# [Auditions] Looking for singers for an original music circle



## Dollykiss (Jul 16, 2020)

Quintessence is an upcoming music circle, and music group. We will mainly create original songs and content, however we will occasionally do covers. Quintessence will release music that can focus one, multiple, or all of our vocalists. We strive to create music that is deeper that people can relate to, but also that takes us to another world, and revolves around fantasy. Genres we will focus on include pop, folk, classical, orchestral, ambient, new age, r&b, edm, and experimental. We will also do a lot of crossovers within genres. We take inspiration from Wave, Akiko Shikata, Kokia, Kaoling, Sam Smith, Ed Sheeran, Jojo, Epica, and more. We are seeking people that are creative, genuine, like to experiment, and don't like to limit themselves. Many of our original vocal tracks include complex vocal arrangements, and many of our instrumentals are highly emotive. We seek to have our music be both moving and impactful, and masterfully crafted.

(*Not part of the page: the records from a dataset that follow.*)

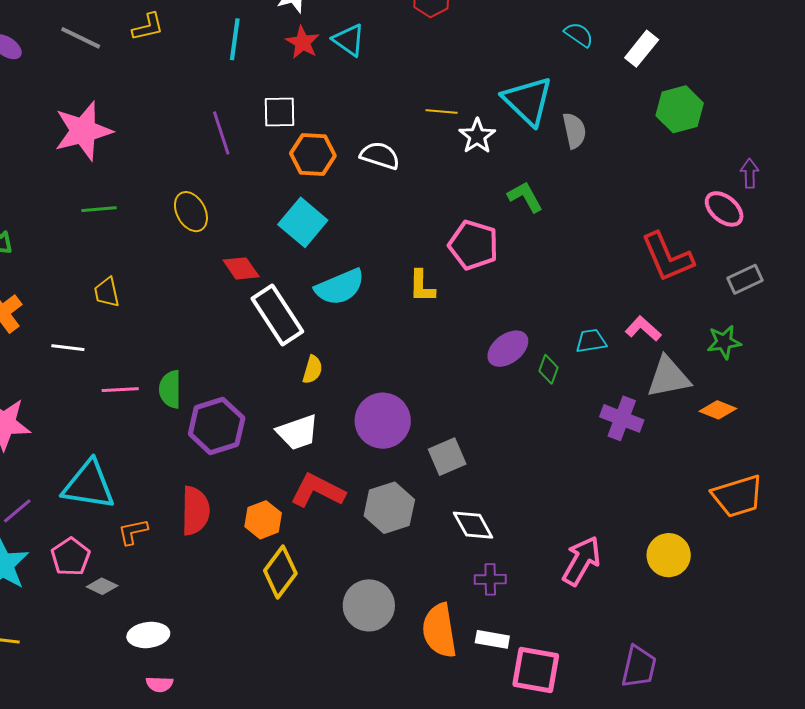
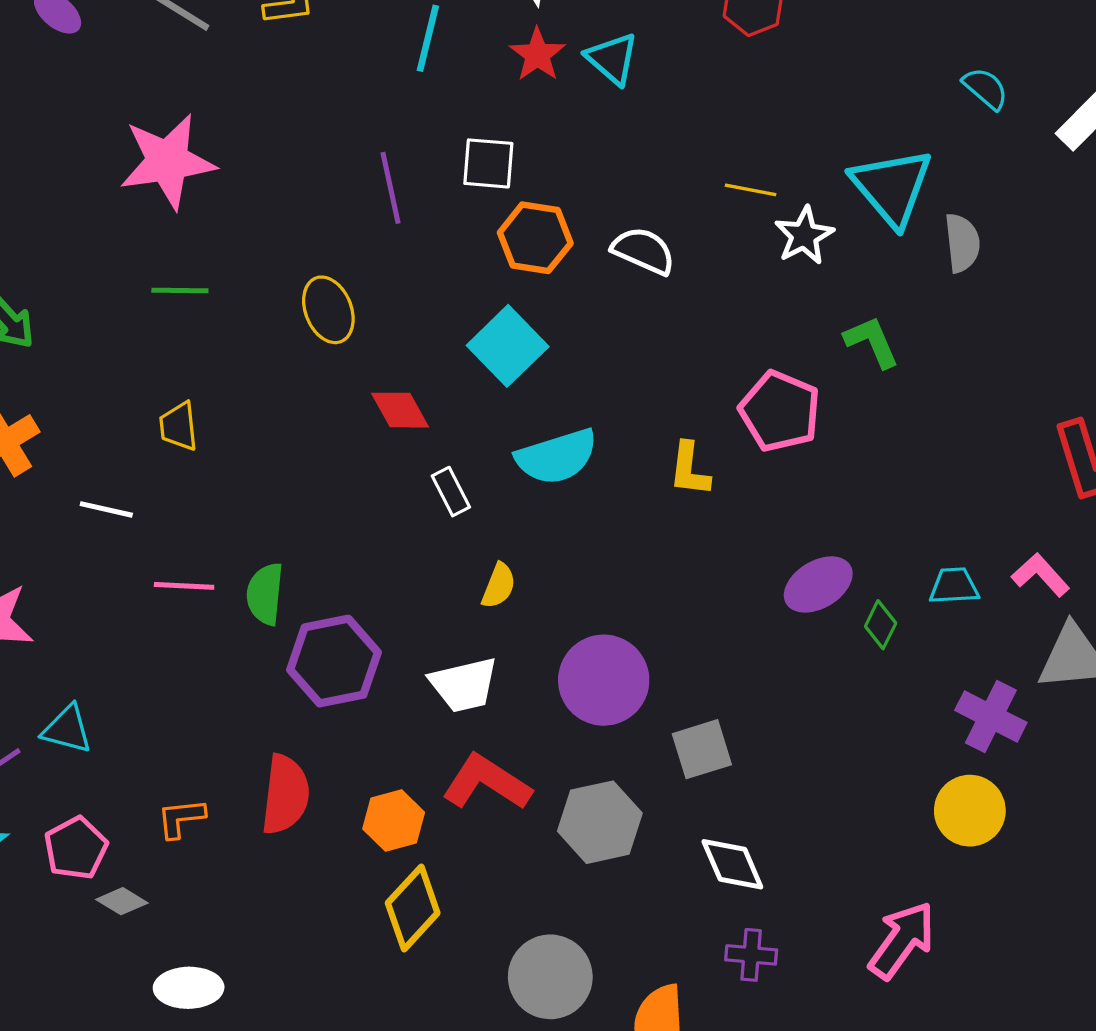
white rectangle: (277, 315) -> (451, 492), size x0.5
cyan triangle: (89, 485) -> (67, 729), moved, size x0.6
yellow circle: (669, 555) -> (970, 811), moved

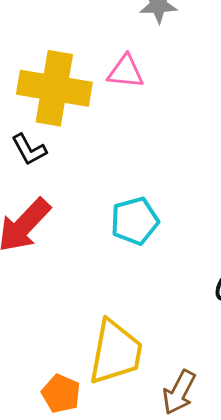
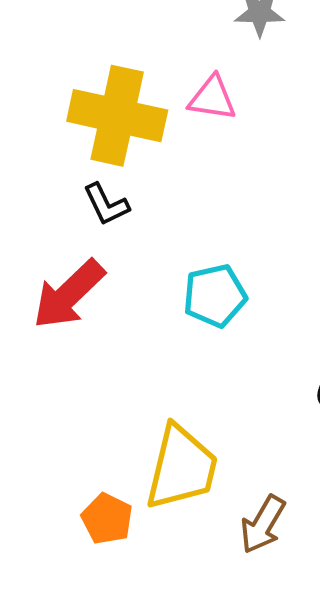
black L-shape: (29, 150) -> (106, 204), moved

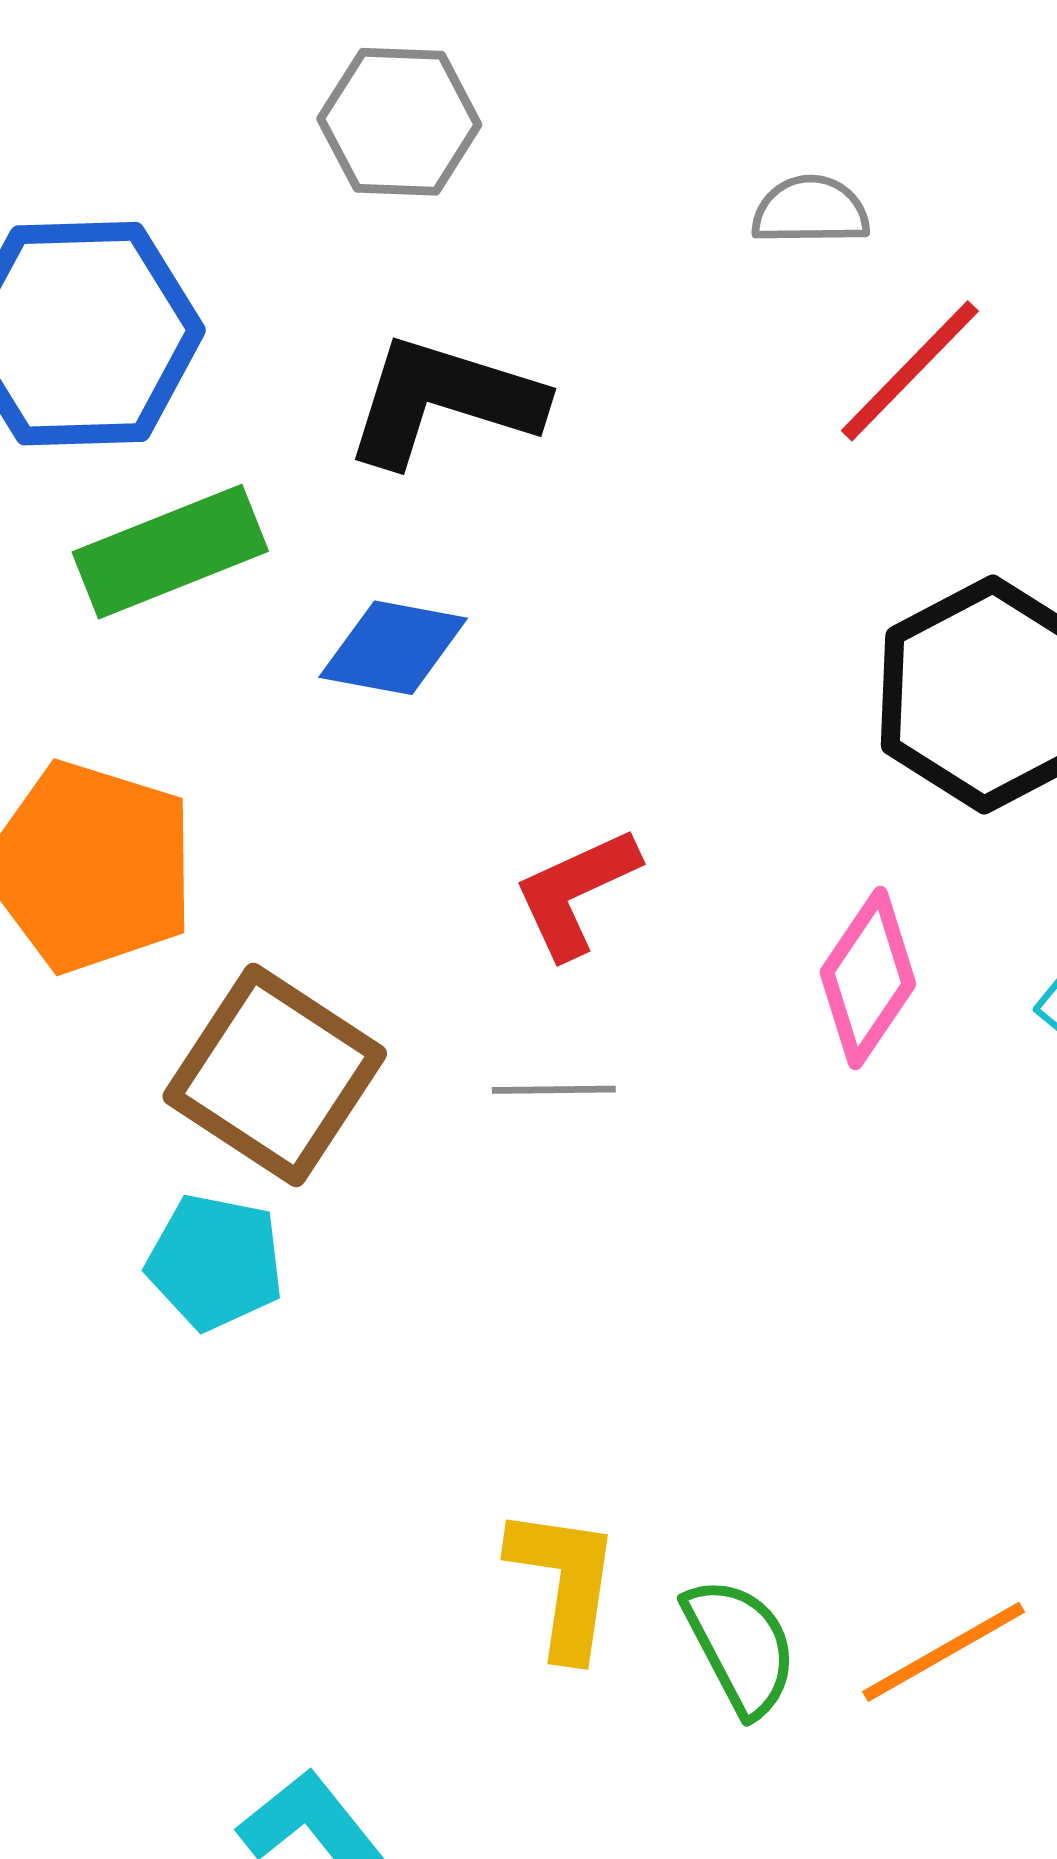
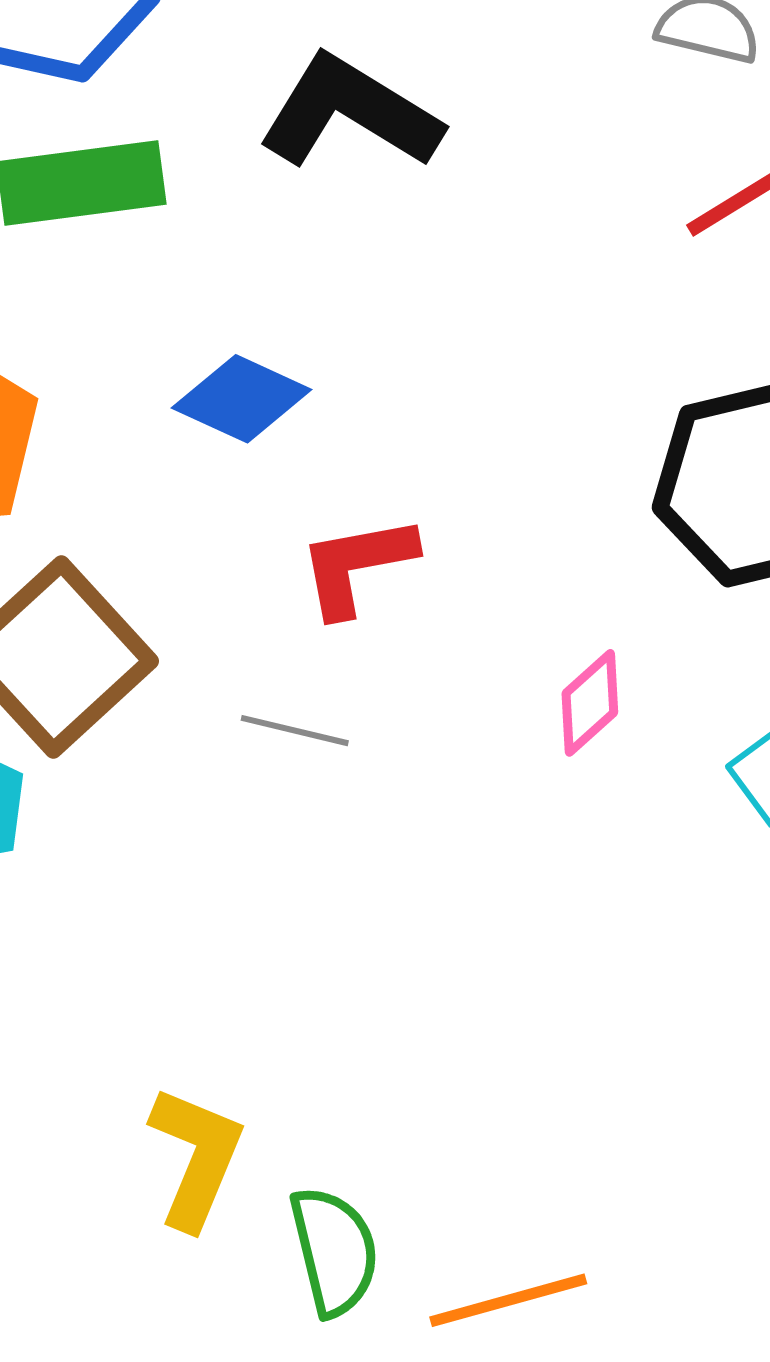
blue diamond: (393, 648) -> (242, 399), moved
pink diamond: (868, 978) -> (590, 703), size x0.7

Members of Quintessence are expected to commit and be active, this is a permanent group, and you will be expected to meet tight deadlines, and take an active part in insuring our success. Inability to communicate and meet deadlines, will result in potential kick from the group. All members are expected to take part in the creative process as well, and grow as individuals. It will be mandatory for vocalists to adapt themselves and learn how to sing within various genres. For vocalists, they will need to be comfortable being on camera, majority of our videos and pictures will feature the vocalists, and other staff, themselves. We will also occasionally live stream, and while not mandatory for all members, it is appreciated if you can contribute. Visit our website for memberlist, bios, samples, and more. https://studiocreations.wixsite.com/quintessencemusic

Vocalists: Currently only seeking females, but open to occasionally feature male vocals, though we may accept the right person. Must be able to record themselves on camera, and be comfortable doing so. Must also be able create vocal melodies and harmonies. Seeking a lyric soprano or coluratura soprano, dramatic voice type of any kind, coluratura contralto. Not open to mezzo sopranos, unless you are a dramatic mezzo soprano. Please send mixed AND raw samples, and list your video and audio gear. Links to anything which show your camera quality, or you on camera are also desired, but not mandatory. Please also send us a short intro!

Member Musts

Respectful and helpful to other members.
Acts professional but also approachable and genuine, we want everyone to be able to be themselves.
Upholds a positive attitude and image for both themselves and the group, not just with us, but around others, and all social medias.
Has a can do attitude, and is always willing to jump in and help.
Is able to take constructive criticism and is introspective.
Is able to work with other's creative ideas, but can also contribute their own.
Is a team player.
Is willing to learn and improve, doesn't believe they know all the answers.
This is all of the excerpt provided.